I want to implement an aggregation that only returns the documents whose frequency is above a certain threshold.
For instance, here is the aggregation to get all of the documents with their counts
AggregationBuilder aggregation = AggregationBuilders
.terms("agg").field("column_name");
so this gives me the counts of documents for each value in column_name
[{"doc_count":30,"key":"val1"},{"doc_count":29,"key":"val2"},{"doc_count":23,"key":"val3"}]
now, lets say i dont want all of these documents. I only want those that have a doc_count
greater than 25
So the ideal result would be
[{"doc_count":30,"key":"val1"},{"doc_count":29,"key":"val2"}]

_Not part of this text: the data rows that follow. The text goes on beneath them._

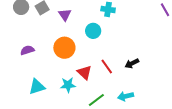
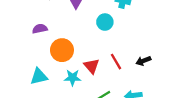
orange circle: (64, 48) -> (62, 50), moved
purple semicircle: (27, 50) -> (40, 29), moved

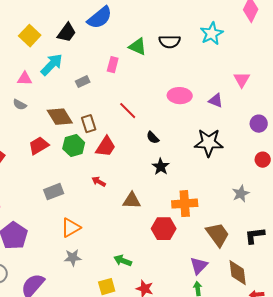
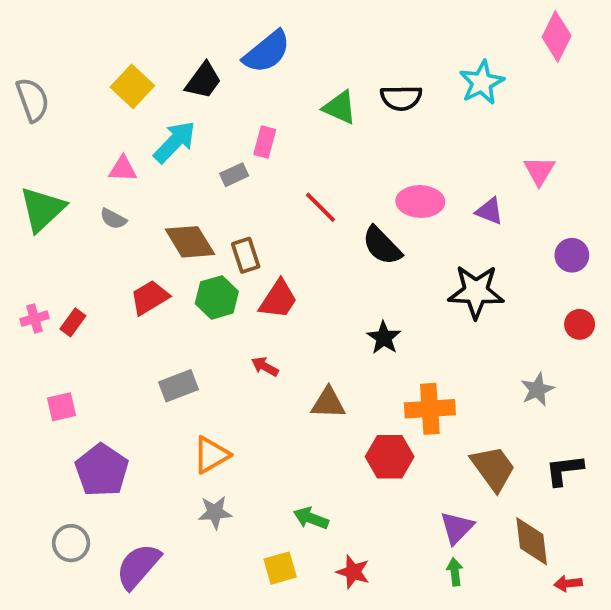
pink rectangle: (113, 65) -> (265, 142), moved
red line: (128, 111) -> (320, 207), moved
black semicircle: (153, 138) -> (382, 246), moved, size x1.6

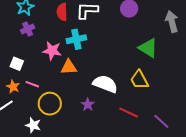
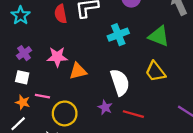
purple cross: (28, 29) -> (24, 53), moved
cyan cross: (76, 39) -> (118, 35), moved
white semicircle: (105, 84) -> (120, 82), turned 60
red line: (129, 113) -> (133, 114), moved

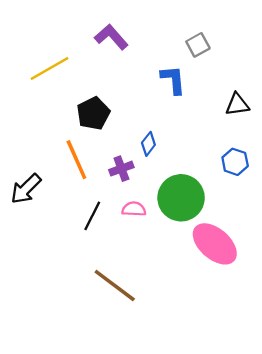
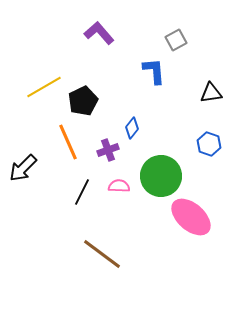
yellow line: (49, 68) -> (44, 87), moved

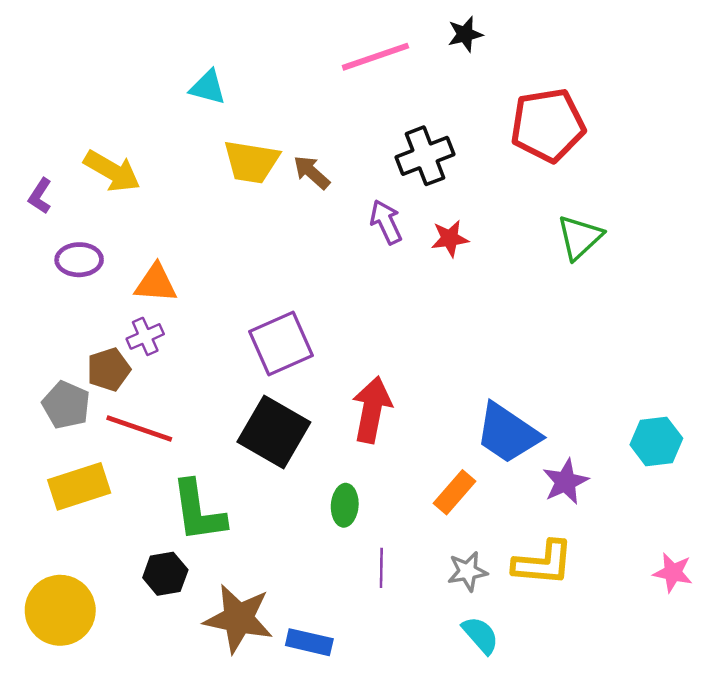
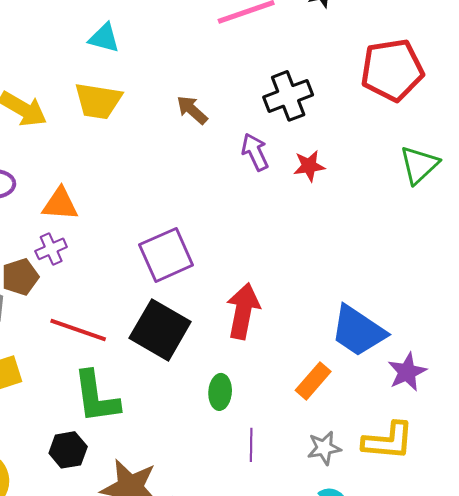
yellow trapezoid: (251, 162) -> (98, 101), moved
red line: (139, 429) -> (78, 330), moved

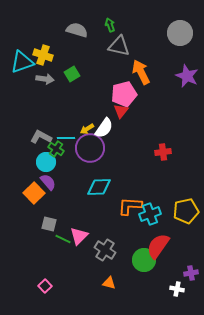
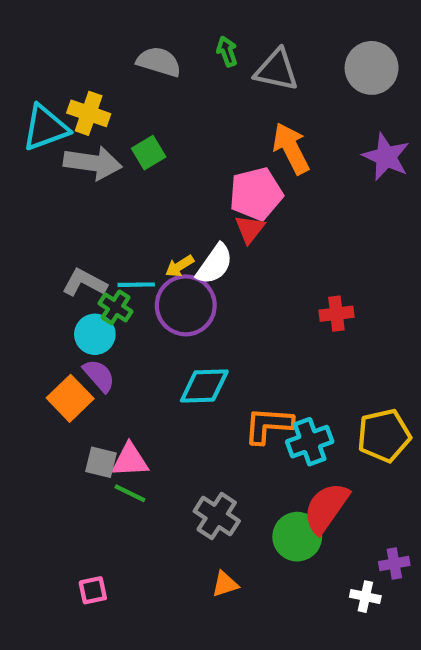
gray triangle: (119, 46) -> (277, 70), moved
gray arrow: (45, 79) -> (93, 163), size x1.5
pink triangle: (79, 236) -> (130, 460), moved, turned 42
orange triangle: (109, 283) -> (225, 584), turned -32
pink square: (45, 286) -> (93, 590), turned 32

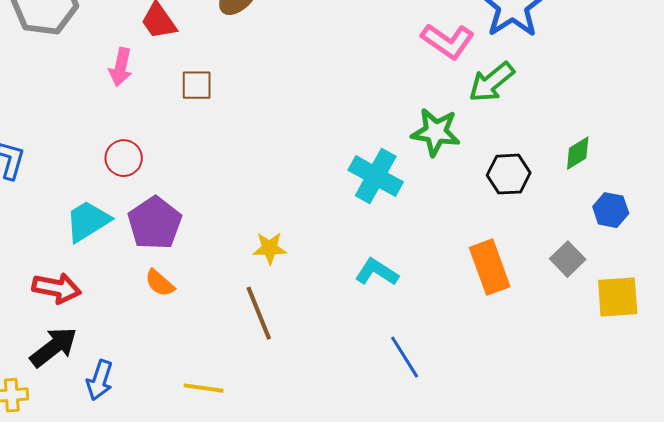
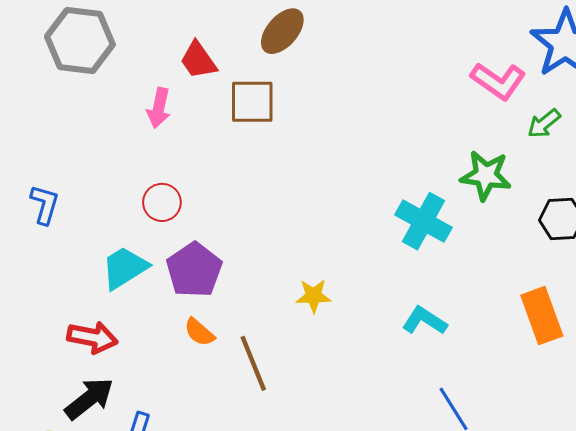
green arrow: (492, 82) -> (544, 124), size x0.7
brown square: (197, 85) -> (252, 102), moved, size x1.4
brown line: (259, 313) -> (253, 363), moved

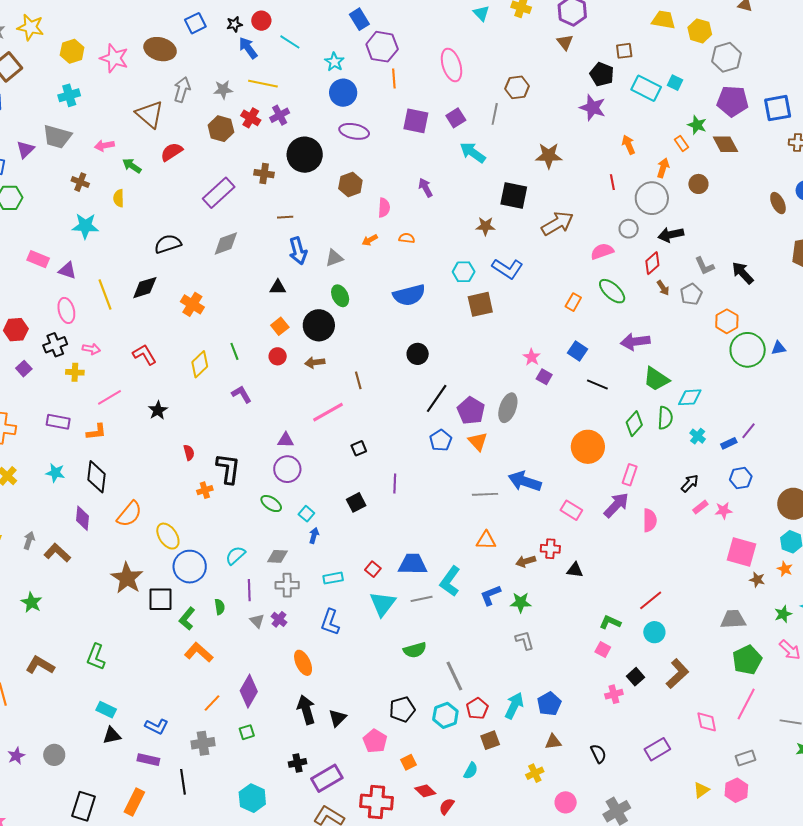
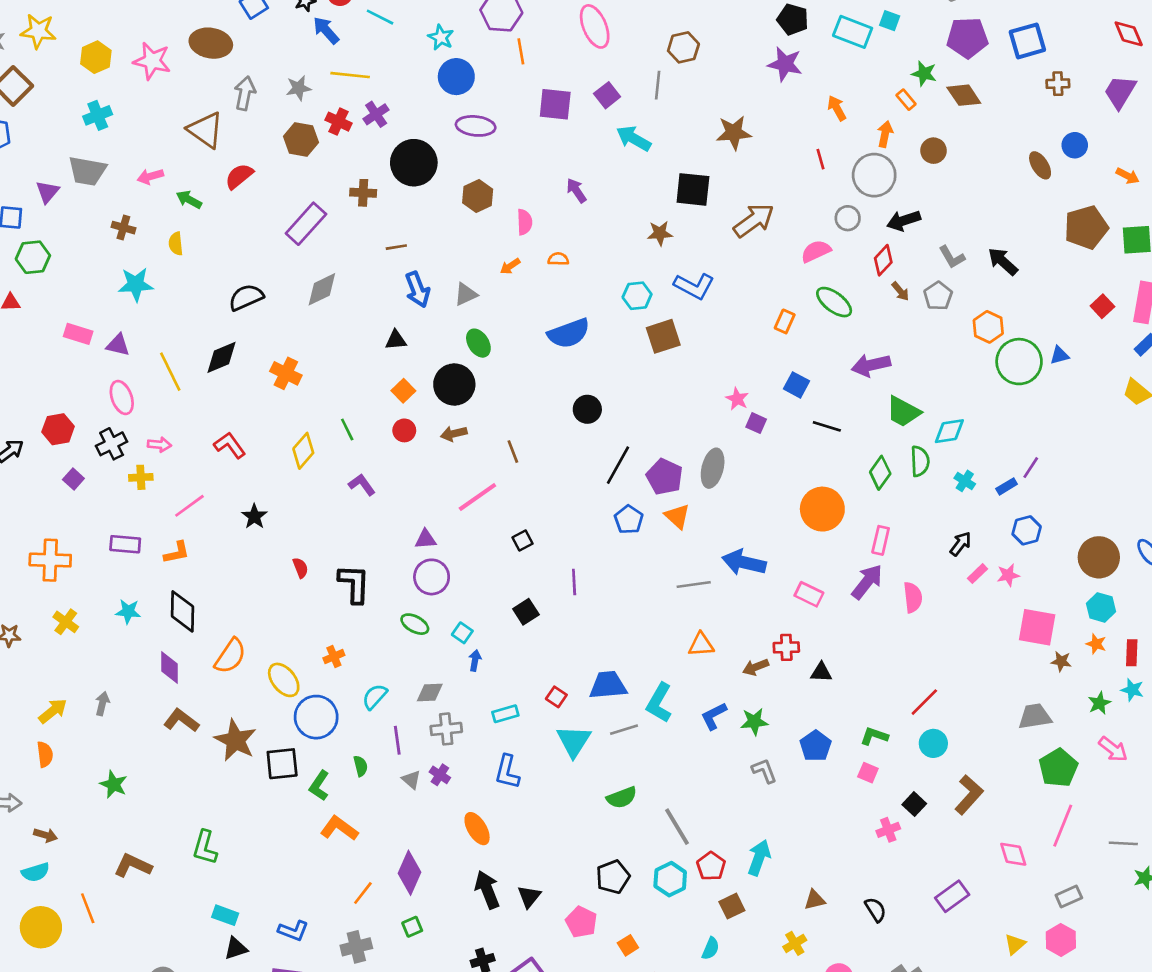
orange cross: (205, 490) -> (334, 657), moved
brown L-shape: (57, 553) -> (181, 720), moved
blue pentagon: (549, 704) -> (816, 746), moved

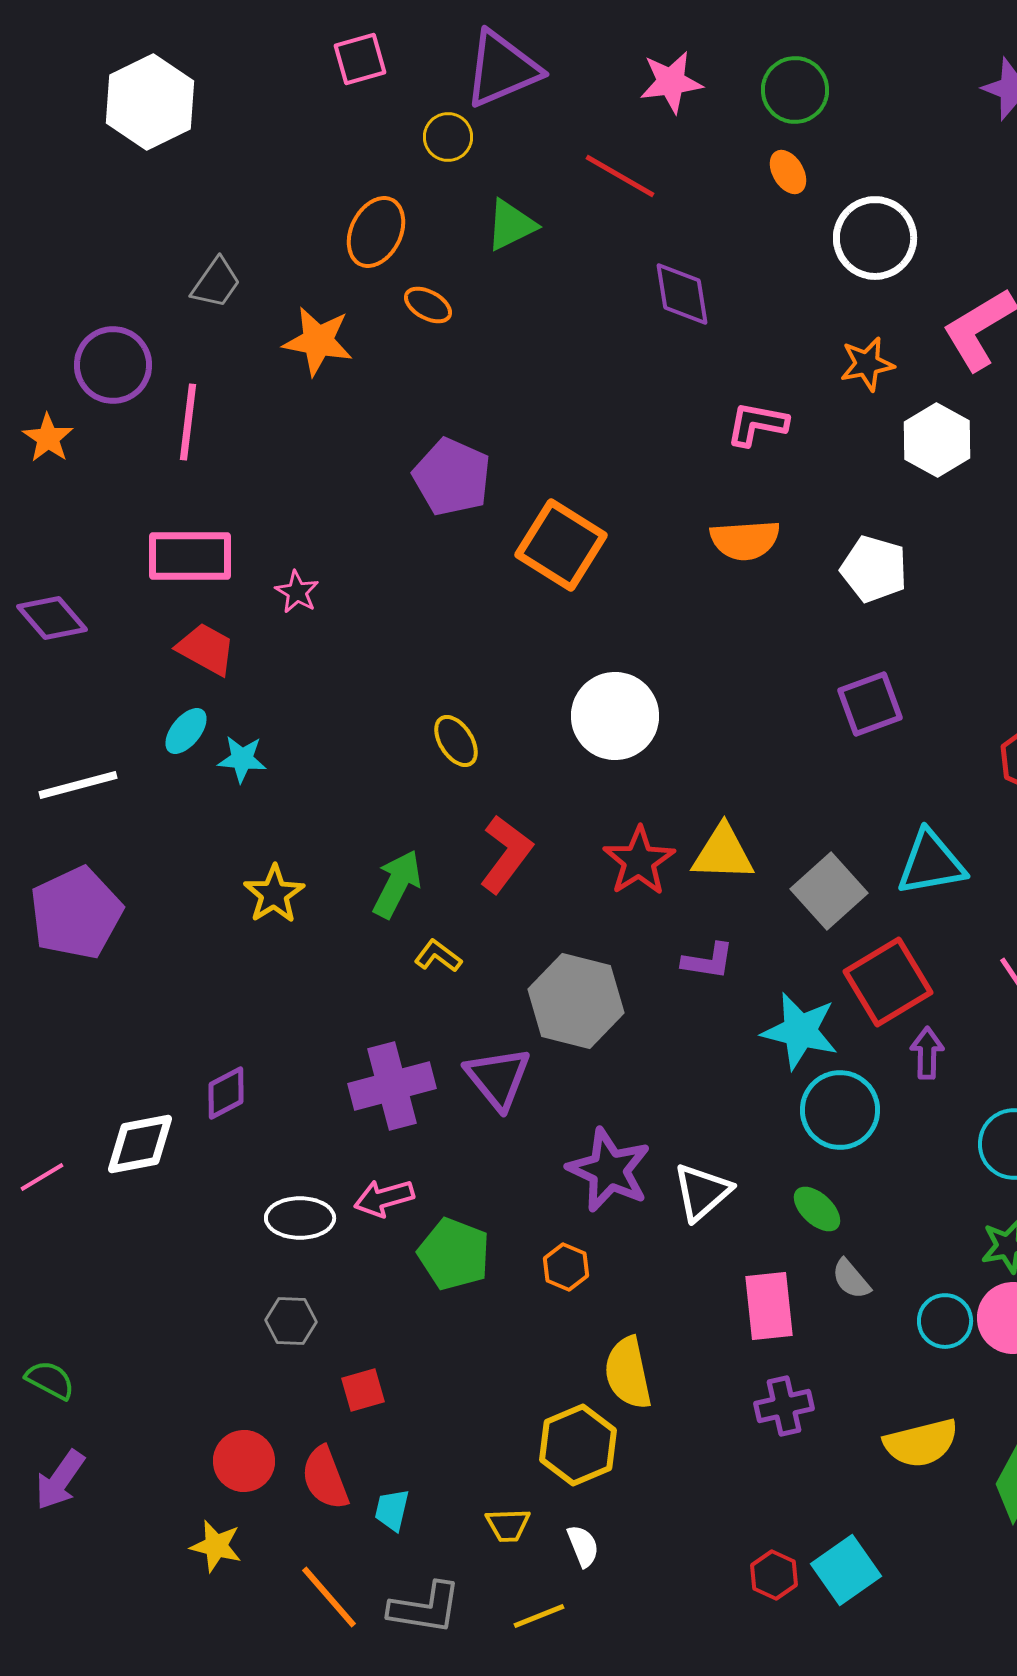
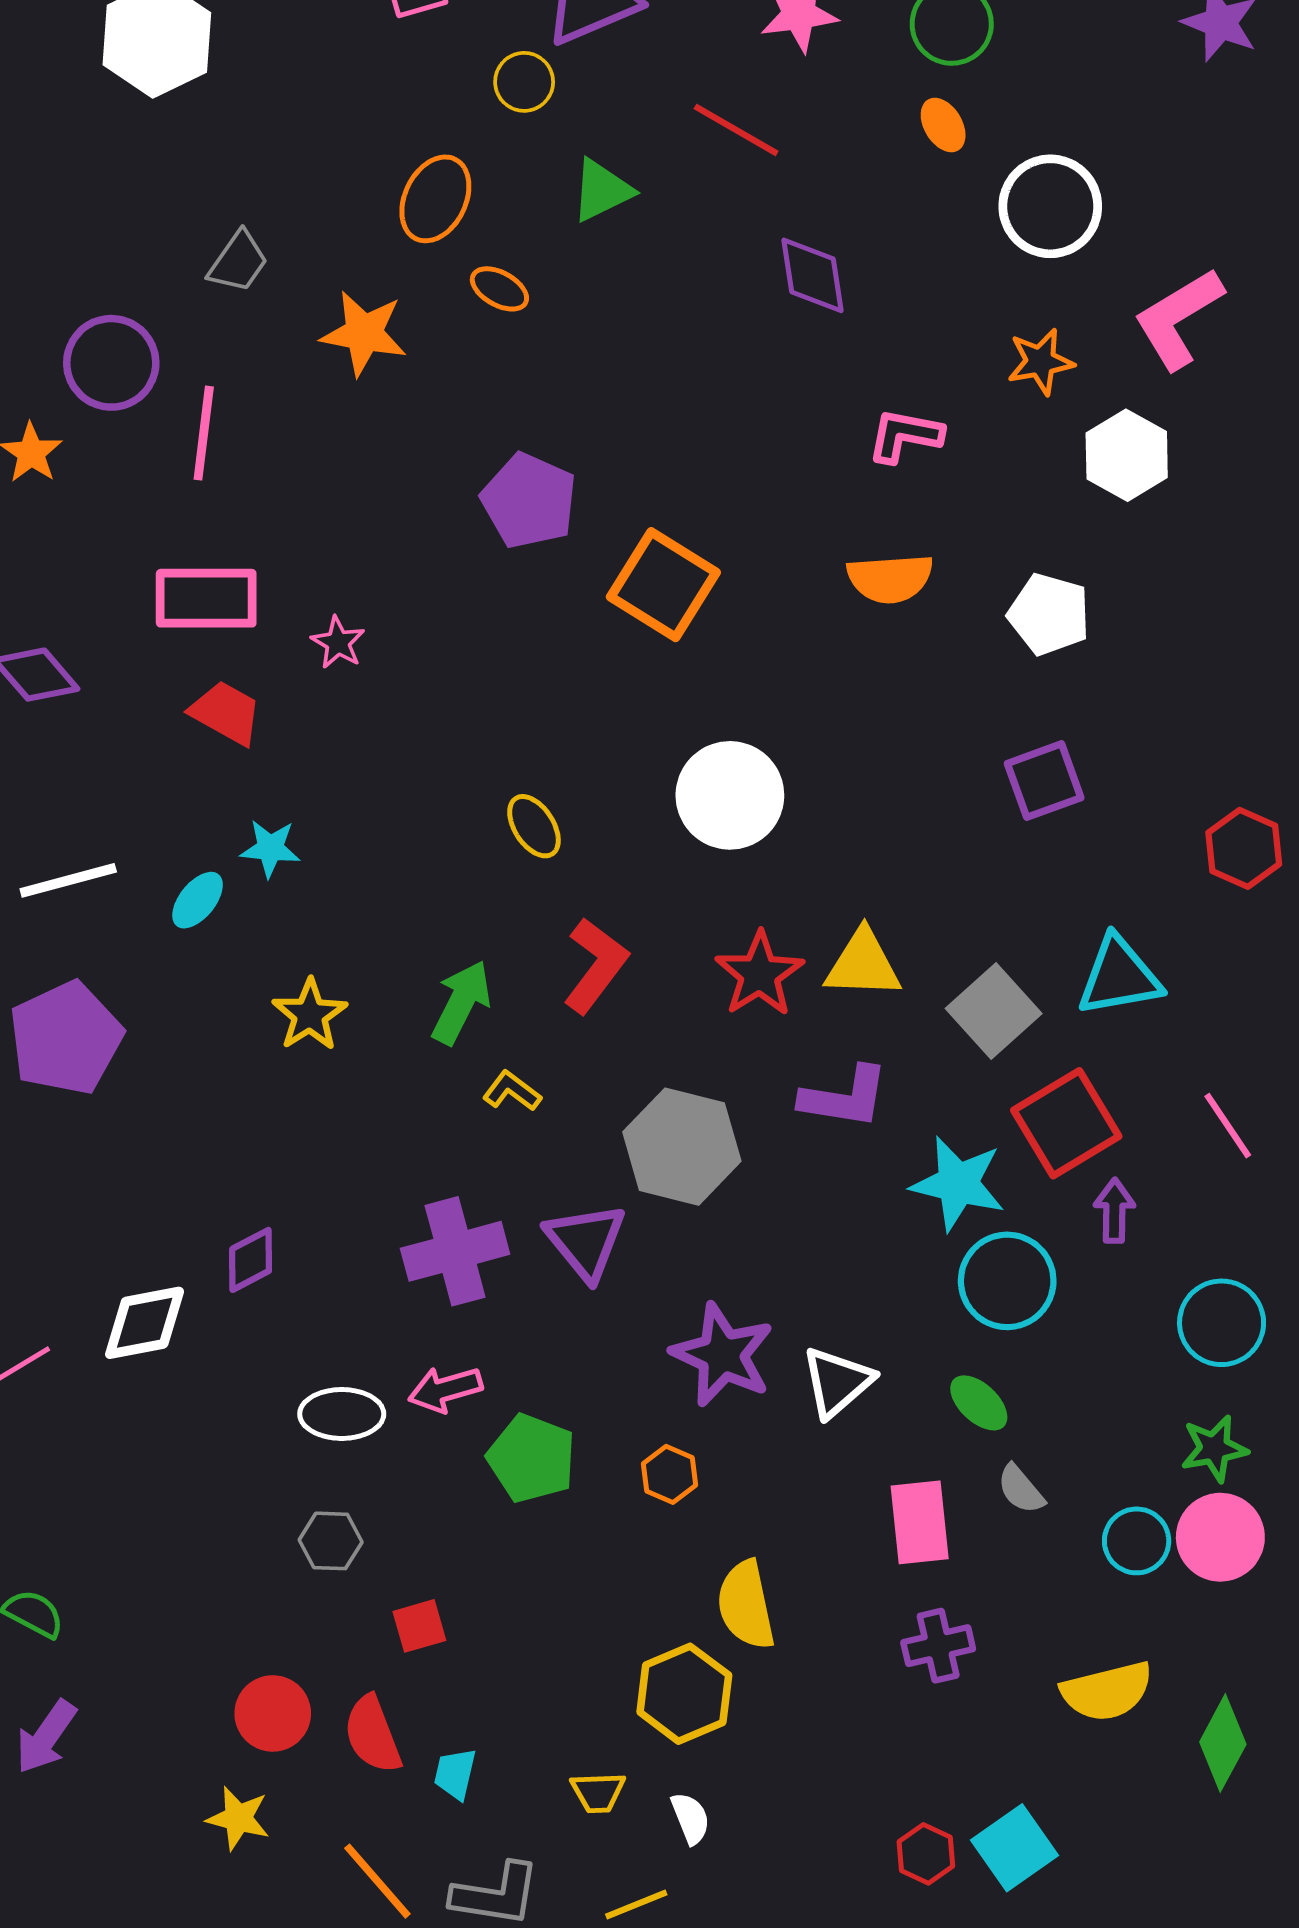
cyan ellipse: (186, 731) -> (198, 900), moved
purple L-shape: (708, 961) -> (844, 1097), size x1.4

how do i apply such a filter to my aggregation? I was looking at FilterBuilders
and filter aggregations, but they are for applying filters on any values within the documents. For instance i can apply a filter to only get the documents where val1 == xza
for column_name
but that is not what i am looking for. I want to apply a threshold for the doc_cunt
values after the aggregation has been applied.
Is this possible? I am using elasticsearch java api version 1.7.2
Terms aggregation has a built in option called min_doc_count
. See here for their documentation on it. I haven't used Java API, but this example seems to use .minDocCount()
in an example (ctrl-f 'minDocCount')